If you’re not experienced in content creation, consult Google Search Central (formerly Google Webmasters) for guidance as you proceed.
Cannibalism is occurring
Cannibalization within a website can make it harder to be indexed. To begin with, the term “cannibalization” directly translates to “cannibalism” in English, which carries the meaning of consuming one’s own kind. In a figurative sense, it refers to a situation where multiple pages within a website target the same keyword, causing competition among those pages for the keyword.
When cannibalization occurs, Google may struggle to decide which article to index preferentially. As a result, a page that the author did not intend may be prioritized for indexing, leading to significant delays in indexing the intended pages.
If you realize that cannibalization is occurring and it’s a significant issue, consider the following solutions
- Merge duplicate elements between pages
- Consolidate the pages themselves
- Link the pages to each other with internal links
Using Technologies That Google Cannot Read
Google can index certain file formats but not others. Essentially, a website is composed of a combination of files and folders placed on a server. If the file formats used here are unreadable by Google, they will not be indexed. The file formats that can be indexed include the following:
- Text (.txt, .text, and other file extensions). This includes the source code of common programming languages such as
- Basic source code (.bas)
- C, C++ source code (.c, .cc, .cpp, .cxx, .h, .hpp)
- C# source code (.cs)
- Java source code (.java)
- Perl source code (.pl)
- Python source code (.py)
Citation: File Formats That Can Be Indexed by Google
For more details on the file formats that can be indexed, you can check on Google Search Central’s page about file formats that Google can index.

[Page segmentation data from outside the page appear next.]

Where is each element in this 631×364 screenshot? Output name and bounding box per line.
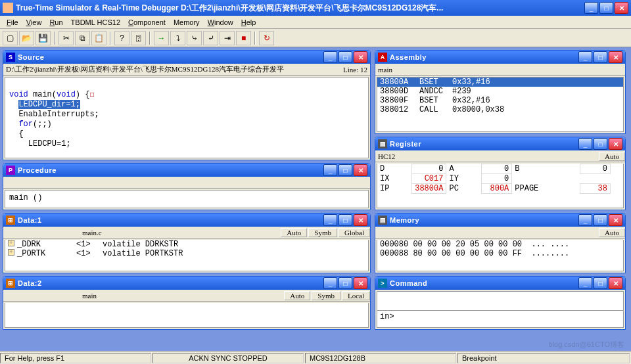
- data1-title: Data:1: [18, 216, 323, 224]
- halt-button[interactable]: ■: [236, 31, 251, 45]
- menu-memory[interactable]: Memory: [170, 17, 204, 28]
- help-button[interactable]: ?: [114, 31, 129, 45]
- source-titlebar[interactable]: S Source _ □ ✕: [3, 51, 370, 64]
- mem-auto[interactable]: Auto: [599, 228, 625, 237]
- asm-line[interactable]: 38800DANDCC#239: [377, 87, 623, 96]
- procedure-titlebar[interactable]: P Procedure _□✕: [3, 164, 370, 177]
- data1-titlebar[interactable]: ⊞ Data:1 _□✕: [3, 214, 370, 227]
- data2-window[interactable]: ⊞ Data:2 _□✕ main Auto Symb Local: [3, 276, 371, 330]
- cmd-min[interactable]: _: [578, 277, 592, 289]
- step-out-button[interactable]: ⤶: [203, 31, 218, 45]
- asm-line[interactable]: 38800ABSET0x33,#16: [377, 78, 623, 87]
- menu-component[interactable]: Component: [124, 17, 170, 28]
- step-into-button[interactable]: ⤷: [187, 31, 202, 45]
- asm-min[interactable]: _: [578, 51, 592, 63]
- register-titlebar[interactable]: ▤ Register _□✕: [375, 137, 625, 150]
- data1-window[interactable]: ⊞ Data:1 _□✕ main.c Auto Symb Global +_D…: [3, 213, 371, 273]
- memory-window[interactable]: ▤ Memory _□✕ Auto 000080 00 00 00 20 05 …: [375, 213, 626, 273]
- command-body[interactable]: in>: [377, 291, 624, 328]
- copy-button[interactable]: ⧉: [75, 31, 90, 45]
- menu-view[interactable]: View: [22, 17, 46, 28]
- data2-body[interactable]: [5, 303, 369, 328]
- reg-min[interactable]: _: [578, 138, 592, 150]
- asm-line[interactable]: 388012CALL0x8000,0x38: [377, 105, 623, 114]
- cut-button[interactable]: ✂: [58, 31, 74, 45]
- new-button[interactable]: ▢: [3, 31, 18, 45]
- command-window[interactable]: > Command _□✕ in>: [375, 276, 626, 330]
- proc-item[interactable]: main (): [9, 193, 42, 202]
- cmd-max[interactable]: □: [594, 277, 607, 289]
- procedure-infobar: [3, 177, 370, 189]
- assembly-window[interactable]: A Assembly _□✕ main 38800ABSET0x33,#16 3…: [375, 50, 626, 134]
- mem-min[interactable]: _: [578, 214, 592, 226]
- source-min[interactable]: _: [323, 51, 337, 63]
- memory-titlebar[interactable]: ▤ Memory _□✕: [375, 214, 625, 227]
- proc-close[interactable]: ✕: [354, 164, 367, 176]
- data2-max[interactable]: □: [339, 277, 352, 289]
- data2-titlebar[interactable]: ⊞ Data:2 _□✕: [3, 277, 370, 290]
- context-help-button[interactable]: ⍰: [131, 31, 146, 45]
- menu-file[interactable]: File: [3, 17, 22, 28]
- data1-max[interactable]: □: [339, 214, 352, 226]
- source-body[interactable]: void main(void) {☐ LEDCPU_dir=1; EnableI…: [5, 77, 369, 158]
- source-window[interactable]: S Source _ □ ✕ D:\工作2\jianzhi\开发板\网店资料\开…: [3, 50, 371, 160]
- reset-button[interactable]: ↻: [259, 31, 274, 45]
- assembly-title: Assembly: [390, 53, 578, 61]
- reg-max[interactable]: □: [594, 138, 607, 150]
- memory-body[interactable]: 000080 00 00 00 20 05 00 00 00 ... .... …: [377, 240, 624, 271]
- reg-close[interactable]: ✕: [609, 138, 622, 150]
- command-titlebar[interactable]: > Command _□✕: [375, 277, 625, 290]
- data2-min[interactable]: _: [323, 277, 337, 289]
- menu-run[interactable]: Run: [45, 17, 66, 28]
- data1-global[interactable]: Global: [339, 228, 370, 237]
- paste-button[interactable]: 📋: [91, 31, 106, 45]
- memory-header: Auto: [375, 227, 625, 239]
- mem-row[interactable]: 000080 00 00 00 20 05 00 00 00 ... ....: [377, 240, 623, 249]
- source-close[interactable]: ✕: [354, 51, 367, 63]
- close-button[interactable]: ✕: [615, 2, 628, 14]
- data-row[interactable]: +_DDRK<1>volatile DDRKSTR: [5, 240, 368, 249]
- minimize-button[interactable]: _: [584, 2, 598, 14]
- open-button[interactable]: 📂: [19, 31, 34, 45]
- data1-close[interactable]: ✕: [354, 214, 367, 226]
- data2-close[interactable]: ✕: [354, 277, 367, 289]
- proc-min[interactable]: _: [323, 164, 337, 176]
- data1-auto[interactable]: Auto: [281, 228, 307, 237]
- menu-tbdml[interactable]: TBDML HCS12: [67, 17, 124, 28]
- assembly-body[interactable]: 38800ABSET0x33,#16 38800DANDCC#239 38800…: [377, 77, 624, 132]
- register-body[interactable]: D0A0B0 IXC017IY0 IP38800APC800APPAGE38: [377, 164, 624, 208]
- mem-close[interactable]: ✕: [609, 214, 622, 226]
- current-line[interactable]: LEDCPU_dir=1;: [18, 100, 80, 109]
- source-infobar: D:\工作2\jianzhi\开发板\网店资料\开发平台\飞思卡尔MC9S12D…: [3, 64, 370, 76]
- data-row[interactable]: +_PORTK<1>volatile PORTKSTR: [5, 249, 368, 258]
- data2-symb[interactable]: Symb: [312, 291, 340, 300]
- data1-symb[interactable]: Symb: [308, 228, 337, 237]
- reg-auto[interactable]: Auto: [599, 152, 625, 161]
- menu-help[interactable]: Help: [237, 17, 260, 28]
- mem-max[interactable]: □: [594, 214, 607, 226]
- proc-max[interactable]: □: [339, 164, 352, 176]
- command-input[interactable]: in>: [377, 310, 623, 323]
- cmd-close[interactable]: ✕: [609, 277, 622, 289]
- asm-line[interactable]: 38800FBSET0x32,#16: [377, 96, 623, 105]
- step-over-button[interactable]: ⤵: [170, 31, 185, 45]
- procedure-window[interactable]: P Procedure _□✕ main (): [3, 163, 371, 210]
- asm-close[interactable]: ✕: [609, 51, 622, 63]
- source-max[interactable]: □: [339, 51, 352, 63]
- run-button[interactable]: →: [154, 31, 169, 45]
- data2-auto[interactable]: Auto: [284, 291, 310, 300]
- expand-icon[interactable]: +: [8, 249, 14, 256]
- menu-window[interactable]: Window: [204, 17, 237, 28]
- data1-body[interactable]: +_DDRK<1>volatile DDRKSTR +_PORTK<1>vola…: [5, 240, 369, 271]
- step-asm-button[interactable]: ⇥: [220, 31, 235, 45]
- maximize-button[interactable]: □: [599, 2, 613, 14]
- data1-min[interactable]: _: [323, 214, 337, 226]
- expand-icon[interactable]: +: [8, 240, 14, 246]
- register-window[interactable]: ▤ Register _□✕ HC12 Auto D0A0B0 IXC017IY…: [375, 137, 626, 210]
- data2-local[interactable]: Local: [342, 291, 370, 300]
- assembly-titlebar[interactable]: A Assembly _□✕: [375, 51, 625, 64]
- procedure-body[interactable]: main (): [5, 190, 369, 208]
- save-button[interactable]: 💾: [35, 31, 51, 45]
- mem-row[interactable]: 000088 80 00 00 00 00 00 00 FF ........: [377, 249, 623, 258]
- asm-max[interactable]: □: [594, 51, 607, 63]
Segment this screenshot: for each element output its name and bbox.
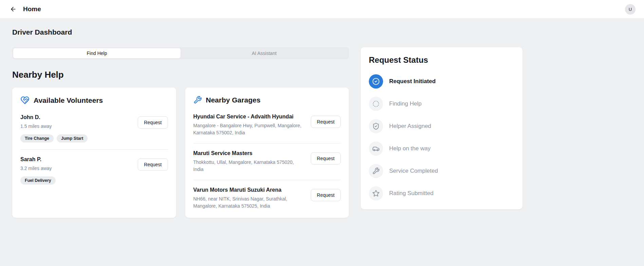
request-volunteer-button[interactable]: Request [138,116,168,129]
status-step-help-on-the-way: Help on the way [369,141,514,156]
back-button[interactable] [8,4,18,14]
main-content: Driver Dashboard Find Help AI Assistant … [0,19,644,218]
dotted-loader-icon [369,97,383,111]
status-step-helper-assigned: Helper Assigned [369,119,514,133]
check-circle-icon [369,74,383,89]
request-status-title: Request Status [369,55,514,65]
divider [20,149,168,150]
request-garage-button[interactable]: Request [311,189,341,201]
star-icon [369,186,383,201]
avatar[interactable]: U [625,4,636,15]
garage-name: Maruti Service Masters [193,150,305,156]
volunteer-row: John D. 1.5 miles away Tire Change Jump … [20,114,168,142]
topbar: Home U [0,0,644,19]
volunteer-row: Sarah P. 3.2 miles away Fuel Delivery Re… [20,156,168,185]
garages-card-title: Nearby Garages [206,96,261,104]
divider [193,143,341,144]
status-step-label: Rating Submitted [389,190,433,197]
status-step-rating-submitted: Rating Submitted [369,186,514,201]
garage-name: Hyundai Car Service - Advaith Hyundai [193,114,305,120]
wrench-icon [193,96,202,104]
nearby-garages-card: Nearby Garages Hyundai Car Service - Adv… [185,88,349,218]
tab-bar: Find Help AI Assistant [12,47,349,59]
page-title: Driver Dashboard [12,28,644,36]
status-step-label: Request Initiated [389,78,436,85]
volunteer-distance: 3.2 miles away [20,165,56,172]
skill-tag: Jump Start [57,134,88,142]
available-volunteers-card: Available Volunteers John D. 1.5 miles a… [12,88,176,218]
tab-find-help[interactable]: Find Help [13,48,181,58]
shield-check-icon [369,119,383,133]
heart-handshake-icon [20,96,30,105]
request-volunteer-button[interactable]: Request [138,158,168,171]
skill-tag: Fuel Delivery [20,176,56,185]
volunteer-name: Sarah P. [20,156,56,163]
volunteer-name: John D. [20,114,88,120]
status-step-label: Helper Assigned [389,123,431,130]
divider [193,180,341,180]
status-step-request-initiated: Request Initiated [369,74,514,89]
car-icon [369,141,383,156]
garage-address: NH66, near NITK, Srinivas Nagar, Surathk… [193,195,305,210]
garage-address: Mangalore - Bangalore Hwy, Pumpwell, Man… [193,122,305,136]
status-step-label: Service Completed [389,168,438,174]
garage-name: Varun Motors Maruti Suzuki Arena [193,187,305,193]
request-garage-button[interactable]: Request [311,152,341,165]
volunteer-distance: 1.5 miles away [20,123,88,130]
status-step-label: Help on the way [389,145,431,152]
section-title-nearby-help: Nearby Help [12,70,349,80]
garage-row: Maruti Service Masters Thokkottu, Ullal,… [193,150,341,173]
status-step-label: Finding Help [389,100,421,107]
garage-row: Varun Motors Maruti Suzuki Arena NH66, n… [193,187,341,210]
request-status-card: Request Status Request Initiated [361,47,523,209]
garage-address: Thokkottu, Ullal, Mangalore, Karnataka 5… [193,159,305,173]
request-garage-button[interactable]: Request [311,116,341,128]
skill-tag: Tire Change [20,134,54,142]
garage-row: Hyundai Car Service - Advaith Hyundai Ma… [193,114,341,136]
volunteers-card-title: Available Volunteers [34,96,103,104]
status-step-service-completed: Service Completed [369,164,514,178]
wrench-icon [369,164,383,178]
avatar-initial: U [629,7,632,12]
status-step-finding-help: Finding Help [369,97,514,111]
tab-ai-assistant[interactable]: AI Assistant [181,48,348,58]
arrow-left-icon [10,6,17,13]
topbar-title: Home [23,5,41,13]
right-column: Request Status Request Initiated [361,47,523,209]
left-column: Find Help AI Assistant Nearby Help [12,47,349,218]
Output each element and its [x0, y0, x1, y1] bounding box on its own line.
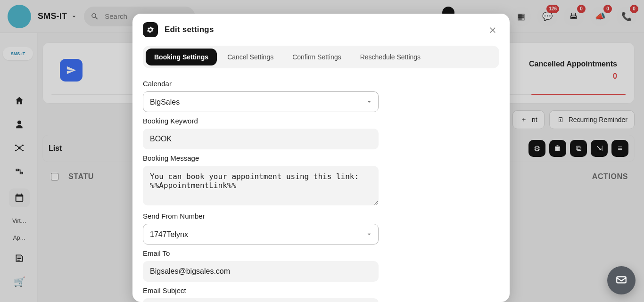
label-booking-message: Booking Message [143, 154, 499, 162]
svg-rect-5 [617, 277, 626, 283]
gear-icon [143, 22, 158, 37]
edit-settings-modal: Edit settings Booking Settings Cancel Se… [132, 14, 510, 302]
tab-reschedule[interactable]: Reschedule Settings [352, 49, 429, 65]
modal-body: Calendar BigSales Booking Keyword Bookin… [132, 68, 510, 302]
email-to-input[interactable] [143, 261, 379, 282]
chat-widget[interactable] [607, 266, 636, 294]
chevron-down-icon [365, 230, 373, 238]
tab-cancel[interactable]: Cancel Settings [219, 49, 282, 65]
close-icon[interactable] [486, 23, 499, 36]
calendar-select[interactable]: BigSales [143, 91, 379, 112]
send-from-select[interactable]: 1747Telynx [143, 224, 379, 245]
label-booking-keyword: Booking Keyword [143, 117, 499, 125]
chevron-down-icon [365, 98, 373, 106]
label-calendar: Calendar [143, 80, 499, 88]
tab-confirm[interactable]: Confirm Settings [284, 49, 349, 65]
modal-title: Edit settings [165, 25, 214, 34]
booking-keyword-input[interactable] [143, 129, 379, 149]
modal-tabs: Booking Settings Cancel Settings Confirm… [143, 46, 499, 68]
label-email-to: Email To [143, 249, 499, 257]
modal-header: Edit settings [132, 14, 510, 46]
label-email-subject: Email Subject [143, 286, 499, 294]
label-send-from: Send From Number [143, 212, 499, 220]
email-subject-input[interactable] [143, 298, 379, 302]
tab-booking[interactable]: Booking Settings [146, 49, 217, 65]
booking-message-input[interactable]: You can book your appointment using this… [143, 166, 379, 205]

Instructions That Block Indexing
There are instructions that can block Google’s indexing, and if these instructions are set mistakenly, the page will not be indexed. There are mainly two types of instructions:
- robots.txt
- noindex
The former is a text file that contains instructions to deny crawling, typically placed in the root directory where the website is installed. The latter is a value used in HTML language that denies indexing. If either is set, the page will generally not be indexed, so be cautious.
Related Article: What is robots.txt? Explaining the Purpose and How to Write It
Domain Has Been Penalized by Google
A domain is like an address that indicates the location of a website. If there have been serious violations of Google’s policies in the past, the domain may be penalized.
Especially, violations that fit the policies against spam in Google’s Web Search as mentioned in Google Search Central are a concern. In some cases, no matter how high-quality the content you create is, it might not be indexed at all.
There are two patterns when a domain is penalized.
- The domain has been penalized for violations committed by the company or individual in the past.
- The previous owner of a second-hand domain that was acquired has been penalized for violations.
Typically, it’s rare for beginners in website operation to use second-hand domains. However, there are cases where a newly acquired domain turns out to be a second-hand domain without the buyer’s knowledge. If unsure, consider checking the domain’s history using tools like the Wayback Machine.
Related Article: What is the Wayback Machine?
If it’s determined that the domain has been penalized by Google, consider changing the domain.
A Certain Amount of Time is Needed for Indexing
Not limited to new sites, indexing inherently requires a certain amount of time. While it may happen as quickly as within a day, it can also take over a month in slower cases. If you’ve explored various measures and still aren’t indexed, consider waiting some time.
Handling Pages You Don’t Want to Be Indexed
There are pages on a website that should not be indexed, such as sitemaps or community pages. Additionally, there may be low-quality pages that you wish to keep.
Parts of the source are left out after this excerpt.